The worst of rising prices seems to be over, but most Americans are still feeling the pinch when they go shopping.
That’s because most people’s wages have yet to catch up with the cumulative effects of inflation since it started to rise rapidly in 2021.
From January 2021 to June 2024, prices have risen 20%, while wages increased by 17.4%, according to Bankrate’s Wage To Inflation Index, which is calculated using the U.S. Department of Labor’s headline consumer price index for inflation and the employment cost index for wages.
Inflation has slowed over the past year and wages are gradually catching up, helping to offset some of the inflation that peaked in mid-2022. But there’s still a long way to go.
Looking at a different measure, median real wages — wages adjusted for inflation — have barely budged, growing at just 0.8% over the last year, as of August 2024.
In fact, wage growth is actually slowing, down from roughly 1% each quarter to 0.84% in the last three months ending June 2024, per Bankrate’s data.
With wage growth cooling, the gap between wages and inflation isn’t expected to close until the second quarter of 2025, according to Bankrate’s projections.

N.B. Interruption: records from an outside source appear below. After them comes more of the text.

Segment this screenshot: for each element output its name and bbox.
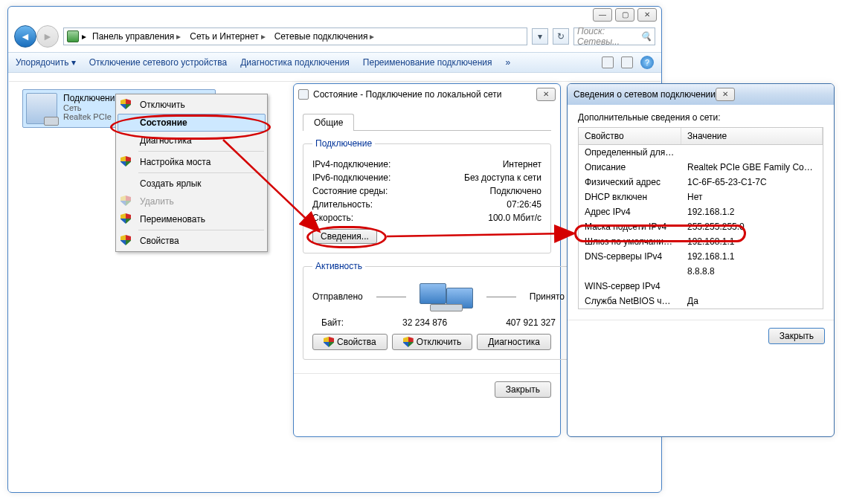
menu-disconnect[interactable]: Отключить [118,96,266,114]
table-row: Шлюз по умолчанию IP...192.168.1.1 [579,234,823,249]
activity-group: Активность Отправлено Принято Байт: 32 2… [303,261,574,360]
menu-bridge[interactable]: Настройка моста [118,153,266,171]
network-icon [298,89,309,100]
connection-group: Подключение IPv4-подключение:Интернет IP… [303,138,551,253]
table-row: Маска подсети IPv4255.255.255.0 [579,219,823,234]
shield-icon [324,337,334,347]
close-button[interactable]: ✕ [637,8,657,22]
diagnose-button[interactable]: Диагностика [477,334,551,350]
shield-icon [120,235,131,245]
dialog-title: Сведения о сетевом подключении [573,89,716,100]
minimize-button[interactable]: — [593,8,612,22]
menu-shortcut[interactable]: Создать ярлык [118,175,266,193]
address-dropdown-button[interactable]: ▾ [532,28,548,45]
maximize-button[interactable]: ▢ [615,8,634,22]
network-adapter-icon [26,93,57,124]
control-panel-icon [67,30,79,42]
close-button[interactable]: Закрыть [768,328,825,344]
menu-properties[interactable]: Свойства [118,232,266,250]
menu-rename[interactable]: Переименовать [118,210,266,228]
breadcrumb[interactable]: Сетевые подключения▸ [271,30,378,43]
search-input[interactable]: Поиск: Сетевы... 🔍 [573,28,655,45]
status-dialog: Состояние - Подключение по локальной сет… [293,83,561,437]
details-dialog: Сведения о сетевом подключении ✕ Дополни… [567,83,835,437]
menu-delete: Удалить [118,193,266,210]
toolbar-overflow[interactable]: » [505,57,510,68]
column-value[interactable]: Значение [681,128,823,144]
dialog-title: Состояние - Подключение по локальной сет… [313,89,502,100]
disable-button[interactable]: Отключить [392,334,473,350]
view-options-button[interactable] [602,56,614,68]
details-button[interactable]: Сведения... [312,229,377,244]
window-controls: — ▢ ✕ [593,8,657,22]
table-row: Адрес IPv4192.168.1.2 [579,204,823,219]
help-icon[interactable]: ? [640,56,654,69]
preview-pane-button[interactable] [621,56,633,68]
table-row: ОписаниеRealtek PCIe GBE Family Controll… [579,160,823,175]
details-label: Дополнительные сведения о сети: [578,112,823,123]
toolbar: Упорядочить ▾ Отключение сетевого устрой… [8,52,661,73]
nav-forward-button[interactable]: ► [36,25,59,48]
breadcrumb[interactable]: Сеть и Интернет▸ [187,30,268,43]
close-button[interactable]: ✕ [536,88,556,101]
close-button[interactable]: ✕ [716,88,735,101]
table-row: DNS-серверы IPv4192.168.1.1 [579,249,823,264]
refresh-button[interactable]: ↻ [553,28,569,45]
activity-icon [420,283,473,310]
menu-status[interactable]: Состояние [118,114,266,132]
details-table: Свойство Значение Определенный для по...… [578,127,823,309]
column-property[interactable]: Свойство [579,128,681,144]
table-row: Определенный для по... [579,145,823,160]
address-bar[interactable]: ▸ Панель управления▸ Сеть и Интернет▸ Се… [63,28,527,45]
table-row: DHCP включенНет [579,190,823,204]
table-row: Служба NetBIOS через...Да [579,294,823,308]
close-button[interactable]: Закрыть [495,381,551,398]
shield-icon [120,156,131,167]
breadcrumb[interactable]: Панель управления▸ [89,30,184,43]
shield-icon [120,99,131,109]
shield-icon [403,337,414,347]
organize-menu[interactable]: Упорядочить ▾ [16,57,76,68]
tab-general[interactable]: Общие [303,114,354,131]
table-row: Физический адрес1C-6F-65-23-C1-7C [579,175,823,190]
rename-button[interactable]: Переименование подключения [363,57,492,68]
properties-button[interactable]: Свойства [312,334,388,350]
menu-diagnose[interactable]: Диагностика [118,132,266,149]
table-row: 8.8.8.8 [579,264,823,279]
search-icon: 🔍 [640,31,652,42]
diagnose-button[interactable]: Диагностика подключения [240,57,350,68]
context-menu: Отключить Состояние Диагностика Настройк… [115,94,268,252]
shield-icon [120,213,131,224]
disable-device-button[interactable]: Отключение сетевого устройства [89,57,227,68]
nav-back-button[interactable]: ◄ [14,25,36,48]
shield-icon [120,196,131,206]
table-row: WINS-сервер IPv4 [579,279,823,294]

High interest rates are reducing both inflation and wage growth
To combat rising inflation, the Federal Reserve implemented the first of 11 benchmark interest rate hikes in March 2022, bringing the current effective rate to 5.33%.
The benchmark rate influences borrowing costs for things like credit cards, loans and auto financing. Raising the rate discourages borrowing and investments, which can reduce inflation.
But it also hampers business investment, which can slow wage gains. That seems to be what’s been happening over the past few months, according to Bankrate.
“A slowdown in the job market is a side effect of higher interest rates” that was meant to cool inflation, says Bankrate analyst Sarah Foster.
Wage gains have differed widely between industries since January 2021, however. Leisure and hospitality workers saw wage growth of 23.7%, which is above the overall average of 17.4%. In contrast, education workers have slipped further behind, with wage gains of only 13.6% over the past three years.
Some relief is on the way, however. The Fed is widely expected to announce its first interest rate cut in more than three years this week.
This will “ensure they aren’t slamming the brakes on economic growth and the job market too much,” says Foster.